◆ TASK DESCRIPTION ◆
The exercise calls for the lines from the one containing "Find anything that" to the end of the data below to be output exactly, pictures excluded.

◆ DATA SHOWN ◆
○ ○ ○ ○ ○ ○ ○
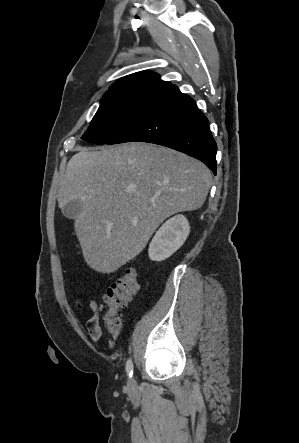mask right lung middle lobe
<instances>
[{"label": "right lung middle lobe", "instance_id": "dd1d6c3e", "mask_svg": "<svg viewBox=\"0 0 299 443\" xmlns=\"http://www.w3.org/2000/svg\"><path fill=\"white\" fill-rule=\"evenodd\" d=\"M166 90L142 87L106 92L81 139L94 144H108L134 123Z\"/></svg>", "mask_w": 299, "mask_h": 443}]
</instances>
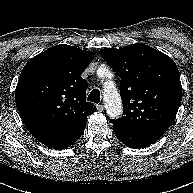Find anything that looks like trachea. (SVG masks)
<instances>
[{"label":"trachea","mask_w":193,"mask_h":193,"mask_svg":"<svg viewBox=\"0 0 193 193\" xmlns=\"http://www.w3.org/2000/svg\"><path fill=\"white\" fill-rule=\"evenodd\" d=\"M88 101L98 104L100 102V91L98 89L92 90L88 96Z\"/></svg>","instance_id":"1"}]
</instances>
○ ○ ○ ○ ○ ○ ○
◆ RESULT OF THE EXERCISE ◆
Find anything that looks like trachea. (SVG masks)
<instances>
[{"label":"trachea","mask_w":193,"mask_h":193,"mask_svg":"<svg viewBox=\"0 0 193 193\" xmlns=\"http://www.w3.org/2000/svg\"><path fill=\"white\" fill-rule=\"evenodd\" d=\"M88 101L98 104L100 102V91L98 89L92 90L88 96Z\"/></svg>","instance_id":"1"}]
</instances>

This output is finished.